Adjust the oven rack to lower-middle position and preheat oven to 325°F.
Line 2 (if making a 4-layer cake) and 3 (if making a 3-layer cake) 8x3-inch aluminum cake pans with parchment and spray with nonstick cooking spray.
Sift the flour into a large mixing bowl; set aside.
4 cups bleached cake flour
Add butter, coconut oil, sugar, baking powder, baking soda, and salt in the bowl of a stand mixer. Fit the mixer with the paddle attachment. Set the mixer to low to moisten, then switch to medium speed and cream until light and fluffy, about 5 minutes, scraping as needed.
8 ounces unsalted butter, ⅔ cup virgin coconut oil, 2¼ cups granulated sugar, 2½ teaspoons baking powder, 1 teaspoon baking soda, ¾ teaspoon kosher salt
With the mixer running, add egg whites, one at a time.
1 cup egg whites
Add vanilla and almond extracts and mix 30 seconds.
2 tablespoons pure vanilla extract, 1 teaspoon almond extract
Scrape down the bowl and paddle.
Set mixer to low speed and slowly add one-third of the flour, followed by one-third of the buttermilk. Mix just until each addition is roughly incorporated. Add the remaining flour and milk, alternately, one-third of each at a time. Mix just until smooth.

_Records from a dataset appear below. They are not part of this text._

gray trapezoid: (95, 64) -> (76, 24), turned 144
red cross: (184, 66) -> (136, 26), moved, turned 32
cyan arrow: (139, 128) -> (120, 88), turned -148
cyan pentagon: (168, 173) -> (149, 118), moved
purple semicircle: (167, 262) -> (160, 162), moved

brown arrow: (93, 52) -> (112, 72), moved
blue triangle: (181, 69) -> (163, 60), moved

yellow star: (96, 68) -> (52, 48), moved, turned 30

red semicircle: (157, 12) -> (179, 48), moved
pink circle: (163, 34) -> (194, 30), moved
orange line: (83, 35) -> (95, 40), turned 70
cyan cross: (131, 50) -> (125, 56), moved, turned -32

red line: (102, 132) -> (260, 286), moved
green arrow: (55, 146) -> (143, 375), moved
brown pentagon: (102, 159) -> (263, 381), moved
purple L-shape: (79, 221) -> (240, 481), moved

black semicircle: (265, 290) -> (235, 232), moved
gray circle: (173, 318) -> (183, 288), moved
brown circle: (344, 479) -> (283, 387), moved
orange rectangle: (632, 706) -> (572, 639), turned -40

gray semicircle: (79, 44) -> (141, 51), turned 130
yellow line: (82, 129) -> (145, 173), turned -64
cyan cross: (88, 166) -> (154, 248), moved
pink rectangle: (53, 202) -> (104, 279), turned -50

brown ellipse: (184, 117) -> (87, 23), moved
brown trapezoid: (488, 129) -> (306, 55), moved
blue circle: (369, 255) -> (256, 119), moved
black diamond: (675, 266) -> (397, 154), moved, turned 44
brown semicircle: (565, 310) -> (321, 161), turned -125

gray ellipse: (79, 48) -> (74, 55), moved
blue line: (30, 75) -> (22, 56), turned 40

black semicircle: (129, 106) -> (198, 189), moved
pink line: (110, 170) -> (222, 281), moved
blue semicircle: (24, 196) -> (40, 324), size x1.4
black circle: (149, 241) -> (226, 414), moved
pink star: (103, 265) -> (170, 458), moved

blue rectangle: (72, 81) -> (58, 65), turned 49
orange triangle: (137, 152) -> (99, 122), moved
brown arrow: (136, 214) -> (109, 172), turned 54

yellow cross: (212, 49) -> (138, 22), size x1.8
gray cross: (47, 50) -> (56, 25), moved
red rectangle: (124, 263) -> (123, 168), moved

2 cups cultured low-fat buttermilk
Turn off the mixer and use a rubber spatula to scrape all dry ingredients from the bottom. Mix on low speed just until dry ingredients are incorporated.
Divide batter evenly between the prepared cake pans and bake about 40 minutes or until the cakes internal temperature registers 210°F. The cakes should be pale, brown around the edges and firm. A toothpick inserted in the middle of each cake should come out almost clean – with just a few crumbs attached.
Transfer cakes to a wire rack and cool 15 minutes. Remove cakes from the pans and remove the parchment. Return them to the wire racks to cool completely.
If not serving the cake within a couple of hours, wrap the cake layers tightly with plastic wrap up to 24 hours ahead. Keep the frosting and filling refrigerated until ready to frost.